Go through the listing below and list every line with "moeten".
════════════════════
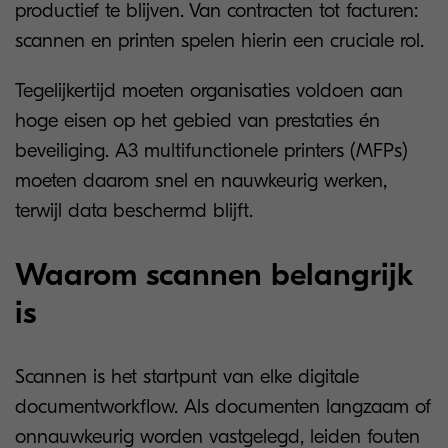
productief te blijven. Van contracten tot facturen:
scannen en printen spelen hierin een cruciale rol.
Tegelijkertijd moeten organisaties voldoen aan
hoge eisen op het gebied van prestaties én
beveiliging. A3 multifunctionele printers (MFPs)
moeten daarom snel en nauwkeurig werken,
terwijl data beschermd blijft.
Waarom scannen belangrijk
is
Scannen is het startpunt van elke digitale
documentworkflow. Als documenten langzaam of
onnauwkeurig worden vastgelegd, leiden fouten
════════════════════
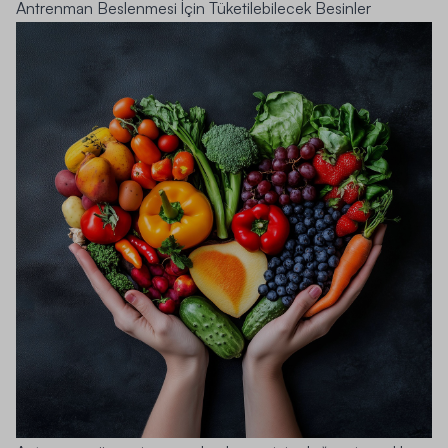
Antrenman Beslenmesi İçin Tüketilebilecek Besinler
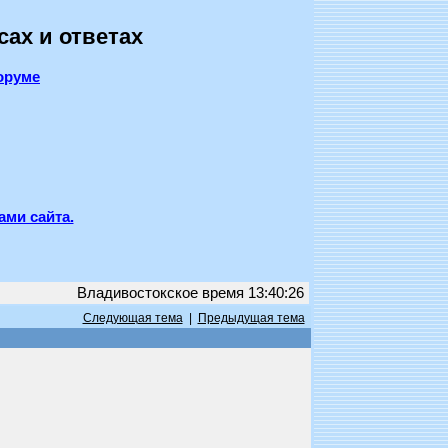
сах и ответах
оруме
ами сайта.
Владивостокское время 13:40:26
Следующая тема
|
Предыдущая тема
════════════════════
**Exercise response:**
Tegelijkertijd moeten organisaties voldoen aan
moeten daarom snel en nauwkeurig werken,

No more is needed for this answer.